The Chemistry of Alcohol Vaporization
Boiling occurs when a liquid changes into a vapor as its vapor pressure equals the surrounding atmospheric pressure. Ethanol has a significantly lower boiling point than water, which is often mixed with it in solutions. Pure ethanol boils at approximately 173°F (78°C), while water requires 212°F (100°C) at standard atmospheric pressure.
The difference in boiling temperature is explained by the molecular forces holding the liquids together. Water molecules form strong connections through hydrogen bonding, which requires a large amount of energy to break, resulting in a high boiling point.
Ethanol also forms hydrogen bonds, but its molecular structure includes a hydrocarbon chain that interferes with the strength of these bonds. The attractive forces between ethanol molecules are consequently weaker than those between water molecules. Less energy and a lower temperature are needed to convert liquid ethanol into a gas. When heating an alcohol-water mixture, such as wine or spirits, the ethanol vaporizes before the water begins to boil.

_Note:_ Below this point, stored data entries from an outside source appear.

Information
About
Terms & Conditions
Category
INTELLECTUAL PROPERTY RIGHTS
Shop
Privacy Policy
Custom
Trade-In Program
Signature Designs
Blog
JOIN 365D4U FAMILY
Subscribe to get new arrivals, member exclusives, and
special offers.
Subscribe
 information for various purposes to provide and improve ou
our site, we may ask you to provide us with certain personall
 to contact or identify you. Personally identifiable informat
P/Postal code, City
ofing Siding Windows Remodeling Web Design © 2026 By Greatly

Alcohol Retention in Cooked Foods
Although ethanol has a lower boiling point, it does not quickly evaporate completely during cooking. When alcohol is added to a dish, it mixes with water and other ingredients, making the evaporation rate highly variable. Retention is influenced by cooking time, heat intensity, and the surface area of the cooking vessel.
A long cooking duration is the most effective way to minimize alcohol content. For example, a dish simmered or baked for 15 minutes can still retain approximately 40% of the alcohol added. Extending the cooking time to one hour reduces the retention to about 25%.

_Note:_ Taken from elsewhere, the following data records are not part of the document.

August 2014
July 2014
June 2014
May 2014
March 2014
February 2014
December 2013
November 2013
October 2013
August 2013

Even after prolonged simmering, a small amount of alcohol remains in the food; after two and a half hours of cooking, retention is still around 5%. Other cooking methods show varied retention rates; for instance, alcohol added to a boiling liquid and immediately removed from heat can retain 85%. Baking is generally less effective than long simmering in a wide, uncovered pan, where a larger surface area allows more vapor to escape.

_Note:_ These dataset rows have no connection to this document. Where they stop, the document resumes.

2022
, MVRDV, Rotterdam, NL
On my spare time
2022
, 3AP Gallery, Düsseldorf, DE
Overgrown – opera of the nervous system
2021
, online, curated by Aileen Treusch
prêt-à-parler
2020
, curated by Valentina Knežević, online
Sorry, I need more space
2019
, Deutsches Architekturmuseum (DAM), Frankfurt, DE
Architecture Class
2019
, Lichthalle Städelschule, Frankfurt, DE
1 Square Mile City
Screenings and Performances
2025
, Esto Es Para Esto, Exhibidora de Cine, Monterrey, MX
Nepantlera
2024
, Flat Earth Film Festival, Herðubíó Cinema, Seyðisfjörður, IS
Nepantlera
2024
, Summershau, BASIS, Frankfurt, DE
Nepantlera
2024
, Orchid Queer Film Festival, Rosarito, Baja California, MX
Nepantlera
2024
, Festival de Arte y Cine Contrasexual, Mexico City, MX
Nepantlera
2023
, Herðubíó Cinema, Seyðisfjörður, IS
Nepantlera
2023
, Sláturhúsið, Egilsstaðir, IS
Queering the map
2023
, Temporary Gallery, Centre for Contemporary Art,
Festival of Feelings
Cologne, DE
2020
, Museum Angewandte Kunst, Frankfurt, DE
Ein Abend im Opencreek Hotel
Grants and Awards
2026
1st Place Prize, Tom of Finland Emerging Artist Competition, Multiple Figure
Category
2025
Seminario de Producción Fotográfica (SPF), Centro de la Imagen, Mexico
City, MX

Handling Alcohol Safely During Heating
Heating alcohol, especially to its boiling point, introduces safety considerations due to the flammability of the vapor. Ethanol vapor is highly flammable and readily ignites upon contact with an ignition source, such as an open flame or electrical spark. Pure ethanol has a flash point—the lowest temperature at which its vapors will ignite—of about 57°F (14°C).
Adding alcohol to a hot pan, a technique used in flambéing, is hazardous because the liquid instantly vaporizes and the resulting fumes can easily catch fire. Since these vapors are denser than air, they can travel along a surface to a distant ignition source and flash back to the container. Therefore, alcohol should be kept away from any heat source other than the one used for cooking.
When boiling large quantities of alcohol, such as during extraction or distillation, proper ventilation is necessary. Concentrated ethanol vapors can cause irritation to the eyes and respiratory tract, and inhalation of high concentrations can lead to dizziness or drowsiness. Working in a well-ventilated area or under a fume hood helps disperse the vapors and mitigate the risk of inhalation and fire hazards.